The unpredictability of news and events during COVID-19 has heavily increased the anxiety and pressure I have felt in my daily life. As a person who struggles with generalized anxiety, I like to keep my life structured and constant, but as news about COVID continues to come and there are new rules every day, I find myself struggling to keep up and that I am becoming increasingly overwhelmed. In the beginning of the “quarantine” period, I enjoyed spending newfound free time by myself, enjoying the hobbies I never usually found time for. However, as time went on, and the COVID-19 world became more serious, the fun “grace” period ended and I fell into a lull. I lost motivation to do schoolwork, found no inspiration for my hobbies, and stayed reserved from my family and friends. I find that I am worried about taking part in the social events I used to love attending for fear of the virus and I am much more nervous to be in public spaces. Finally, as a rising senior in high school, I am incredibly anxious and saddened by the sudden change in how this school year will run. I have always had an idealized view of how my senior year will be, but unfortunately, this idea has been greatly disrupted for my class, the class of 2021, as well as the class of 2020. Though difficult news comes in every day, I have learned how important it is to be able to turn to family and friends for help when I need it. While isolated, I had a lot of difficulty dealing with my emotions and anxiety, but as I have turned to family and friends to help talk-out my emotions, I have realized that my feelings are valid and are shared by others.
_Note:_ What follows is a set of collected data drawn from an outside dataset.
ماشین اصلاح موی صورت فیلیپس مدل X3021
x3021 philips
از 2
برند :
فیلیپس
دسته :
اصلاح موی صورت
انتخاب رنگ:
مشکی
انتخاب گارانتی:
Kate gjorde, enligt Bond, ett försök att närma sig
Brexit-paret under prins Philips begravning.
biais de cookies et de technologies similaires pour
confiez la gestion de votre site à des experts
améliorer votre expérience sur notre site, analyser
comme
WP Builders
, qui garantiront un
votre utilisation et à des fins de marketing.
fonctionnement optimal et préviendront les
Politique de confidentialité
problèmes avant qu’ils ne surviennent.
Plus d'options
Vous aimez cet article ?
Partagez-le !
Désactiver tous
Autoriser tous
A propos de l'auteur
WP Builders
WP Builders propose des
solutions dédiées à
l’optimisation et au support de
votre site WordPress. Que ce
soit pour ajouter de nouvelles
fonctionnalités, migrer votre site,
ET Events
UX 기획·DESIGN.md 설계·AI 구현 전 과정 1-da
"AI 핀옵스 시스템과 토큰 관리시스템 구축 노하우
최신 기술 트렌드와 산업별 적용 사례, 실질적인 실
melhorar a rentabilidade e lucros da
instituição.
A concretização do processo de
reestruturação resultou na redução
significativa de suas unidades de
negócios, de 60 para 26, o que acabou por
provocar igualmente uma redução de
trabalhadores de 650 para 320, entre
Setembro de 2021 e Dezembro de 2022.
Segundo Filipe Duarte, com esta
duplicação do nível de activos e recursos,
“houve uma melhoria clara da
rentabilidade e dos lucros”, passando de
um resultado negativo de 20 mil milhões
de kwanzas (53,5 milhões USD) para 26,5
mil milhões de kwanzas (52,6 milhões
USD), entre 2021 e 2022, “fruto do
Every day, my friends and family are helping me feel more comfortable in the COVID-19 world and are reassuring me that life will be better on the other side of the pandemic.

A.C. 20-years-old

  I will be honest with how my life went before the pandemic hit the world and after. I cannot say that I was living my best life and then all of a sudden, this massive crisis came upon the world like it was the apocalypse and everything went to hell. The truth is I wasn’t living my best life at all. I had two psychiatric hospitalizations in that year alone shortly before everything happened. I was always on edge, alone, starving (eating disorder), and terribly suicidal.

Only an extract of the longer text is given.